Трудно сказать, с какого именно момента, но никак не позднее 1827 г., процесс объективизации лирики, всегда характерный для пушкинского творчества, стал доминировать. Это привело к тому, что в его стихотворениях стало маркироваться отражение опыта поколения, исторической эпохи, культуры, как ранее маркировался личный опыт.

Чем объяснить такой поворот в пушкинском творчестве? Возможно, например, тем, что после 14 декабря 1825 г. Пушкин перестал воспринимать свою судьбу как некоторое исключение на фоне относительно благополучных судеб своих современников. Ведь мало кто из них до 1825 г. подвергался таким настойчивым преследованиям правительства. Трагедия, которую пережило большинство пушкинских современников после 14 декабря, показала, что в общем «чолне» было немало людей со сходной судьбой. Несомненно, что это ощущение своей включенности в эпохальные процессы и сделалось важнейшим слагаемым пушкинского историзма, подобно тому как ранее ощущение исключенности (а не исключительности) было основой, его романтического субъективизма.

Мифологизация пушкинского творчества подразумевала восприятие биографии и творчества как нерасторжимого единства. В этом проявлялся специфический для мифологического сознания синкретизм слова и действия. Написание каждого лирического стихотворения осмыслялось не просто как обобщение индивидуального опыта поэта, но и рассматривалось читающей публикой как поступок.

С середины 1827 г. такой подход перестал устраивать Пушкина еще и потому, что он противоречил осторожно выбираемой поэтом новой социальной роли. Идеалом здесь стал не Байрон, а Карамзин, для которого принципиальным было выделение «частной жизни» в непроницаемую для публики сферу.
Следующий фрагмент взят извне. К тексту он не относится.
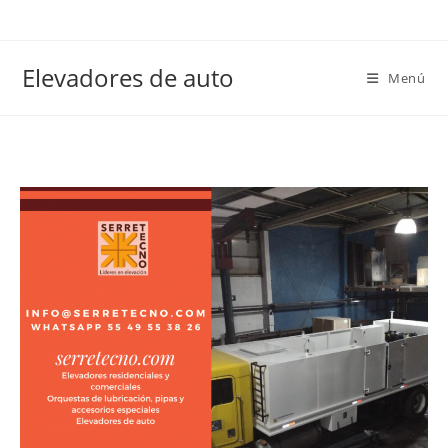
Elevadores de auto
Menú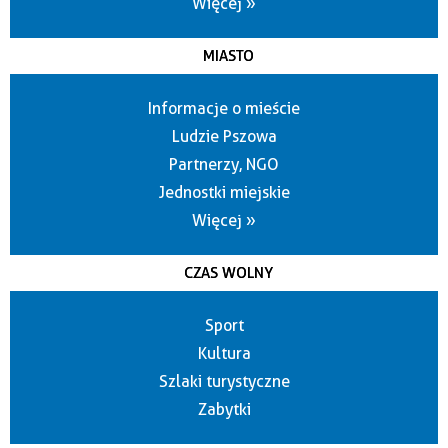
Więcej »
MIASTO
Informacje o mieście
Ludzie Pszowa
Partnerzy, NGO
Jednostki miejskie
Więcej »
CZAS WOLNY
Sport
Kultura
Szlaki turystyczne
Zabytki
Между тем читатели продолжали воспринимать пушкинские стихотворения в рамках того романтического мифа, который сам поэт фактически инспирировал в первой половине 1820-х годов.

Пушкин боролся с этой инерцией восприятия, стремясь закрыть для широкого читателя доступ к биографическому контексту своих произведений (поэтому «Арион» был опубликован анонимно). Так, наряду с образцами «чистой» лирики появляются такие произведения, как «Стансы» и «Бородинская годовщина», где значимым оказывается надличностное, в форме «национального» например. «Арион» в этом отношении произведение пограничное, любопытное в том отношении, что Пушкин пытался его «демифологизировать», так сказать, «задним числом».

В. С. ЛистовМиф об «островном пророчестве» в творческом сознании Пушкина

Опора на культурные, мифологические традиции — несомненная особенность пушкинского творчества. Она надежно выявляется во многих стихотворениях, на страницах прозы и драмы, в эпистолярном наследии. О том же свидетельствует обширный круг источников, отразивший — документально и мемуарно — весь жизненный путь поэта.